The first test returned 10 results from arXiv, InfoQ, GitLab, and platformengineering.org. The output had 8 real, clickable URLs. That is a meaningful improvement over “according to a 2024 report” with no link.

The Tavily API key lives in SSM Parameter Store (/blog-agent/tavily-api-key) as a SecureString. The Lambda retrieves it at runtime. If the key is missing or the search fails, the agent falls back gracefully to model knowledge only. No hard dependency.

Cost: Tavily’s free tier gives you 1,000 searches per month. At 2 queries per blog post, that is 500 posts before I pay anything.

Full-Text Review Emails

The notification email was truncating the draft at 3,000 characters and linking to an S3 path (s3://blog-agent-drafts/drafts/...) that was not actually clickable. Not useful.

Now the email includes the full markdown post (SNS supports up to 256KB, and posts are typically 5 to 15KB). It also includes a presigned S3 download URL that expires after 7 days, matching the HITL approval timeout. Actions (approve, revise, reject) are at the top of the email so I do not have to scroll past the entire post to find them.

Bug Fixes

A few things broke during testing and got fixed:

Revise endpoint was broken. The feedback form stored a URL-encoded task token in a hidden field, then the browser URL-encoded it again on POST. Double encoding. The Step Functions API received a garbled token and returned an error. Fix: store the raw token in the form field and let the browser handle the single encoding.

Frontmatter YAML was invalid. The Draft Lambda was generating titles like ""The Conversation After..."" (double-double quotes) and categories like ["[\"tech\"]"] (double-serialized JSON). Both broke the Astro build. Fix: sanitize titles by stripping outer quotes and escaping inner ones, and unwrap any double-serialized category arrays.

What Is Next

The agent is in a good spot now. Sonnet 4.6 writes better, Tavily gives it real sources, and the review flow actually works end to end.

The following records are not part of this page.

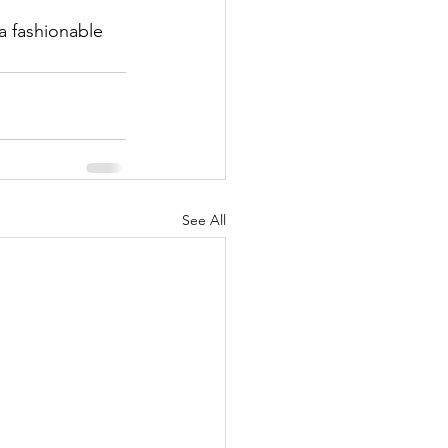
a fashionable 
See All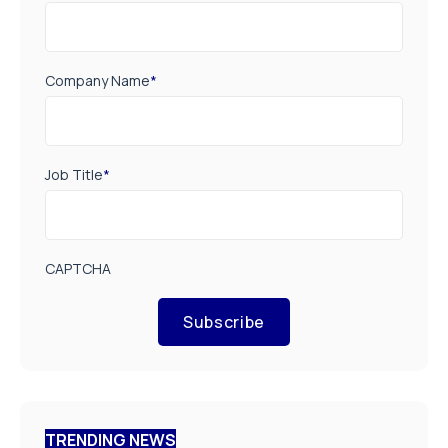
Company Name
*
Job Title
*
CAPTCHA
Subscribe
TRENDING NEWS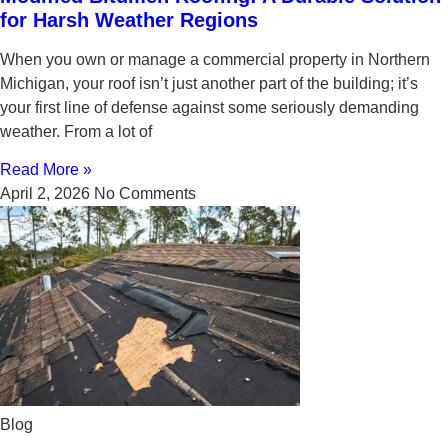
for Harsh Weather Regions
When you own or manage a commercial property in Northern
Michigan, your roof isn’t just another part of the building; it’s
your first line of defense against some seriously demanding
weather. From a lot of
Read More »
April 2, 2026
No Comments
Blog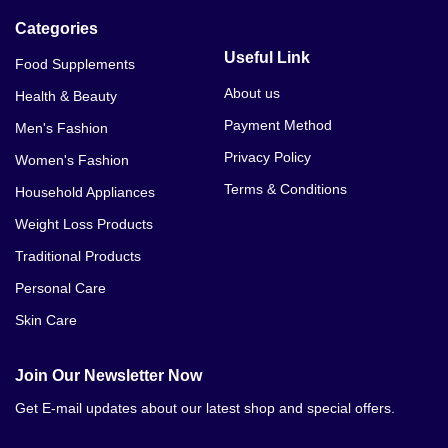
Categories
Useful Link
Food Supplements
About us
Health & Beauty
Payment Method
Men's Fashion
Privacy Policy
Women's Fashion
Terms & Conditions
Household Appliances
Weight Loss Products
Traditional Products
Personal Care
Skin Care
Join Our Newsletter Now
Get E-mail updates about our latest shop and special offers.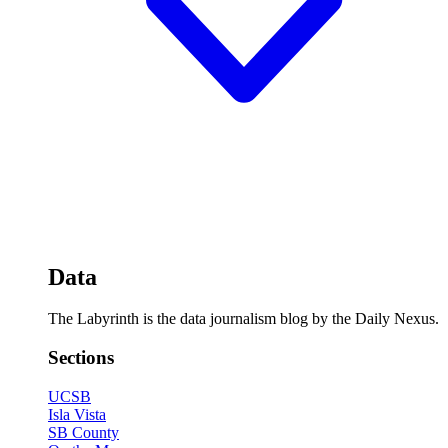
Data
The Labyrinth is the data journalism blog by the Daily Nexus.
Sections
UCSB
Isla Vista
SB County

A few things I want to tackle next:

  • Smarter model routing. Use a cheaper model (Haiku) for structured data extraction in Research, and Sonnet for creative writing in Draft. The orchestration layer should decide, not the Lambda code.
  • Revision memory. Right now each revision only sees the last draft and latest feedback. It should carry forward all feedback across rounds.
  • Better chart generation. The Chart Lambda uses regex parsing, which is fragile. An LLM pass to interpret ambiguous data formats would make it more robust.

Next Steps

If you are running a similar agent setup, here is what I would prioritize:

  • Add web search. The jump from hallucinated citations to real URLs is worth the 30 minutes of integration work. Tavily’s free tier makes the cost argument trivial.
  • Pin your model via IaC. If you are setting Lambda env vars manually, stop. CloudFormation drift is silent and annoying. Let the template be the source of truth.
  • Test the full loop. It is easy to test individual Lambdas and call it done. The bugs I found tonight (double encoding, frontmatter YAML) only surfaced in the end-to-end flow.

All of these changes were made, tested, and deployed in a single evening session. Total cost of the upgrades: $0.00 (Tavily free tier, Bedrock pay-per-use, everything else serverless). The agent wrote and published a separate post tonight using the new pipeline, with real citations and zero manual intervention after approval.